| TASK |
Please copy all of the entries exactly, but drop every picture.

| PROVIDED INFORMATION |
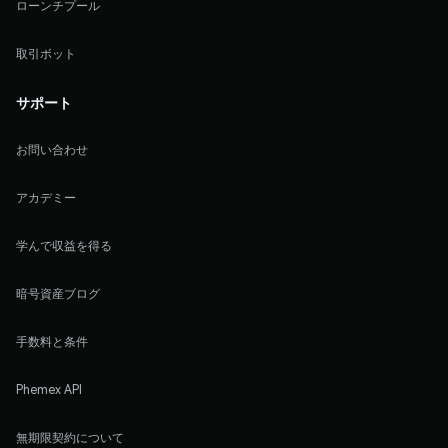
ローンチプール
取引ボット
サポート
お問い合わせ
アカデミー
学んで収益を得る
暗号資産ブログ
手数料と条件
Phemex API
無期限契約について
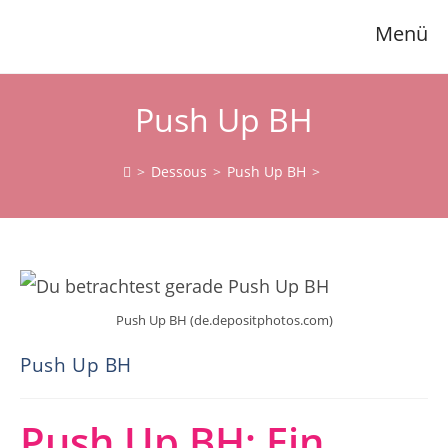
Zum
Menü
Inhalt
springen
Push Up BH
>
Dessous
>
Push Up BH
>
Push Up BH (de.depositphotos.com)
Push Up BH
Push Up BH: Ein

| ANSWER TO THIS EXERCISE |
ローンチプール
取引ボット
サポート
お問い合わせ
アカデミー
学んで収益を得る
暗号資産ブログ
手数料と条件
Phemex API
無期限契約について
Zum
Menü
Inhalt
springen
Push Up BH
>
Dessous
>
Push Up BH
>
Push Up BH (de.depositphotos.com)
Push Up BH
Push Up BH: Ein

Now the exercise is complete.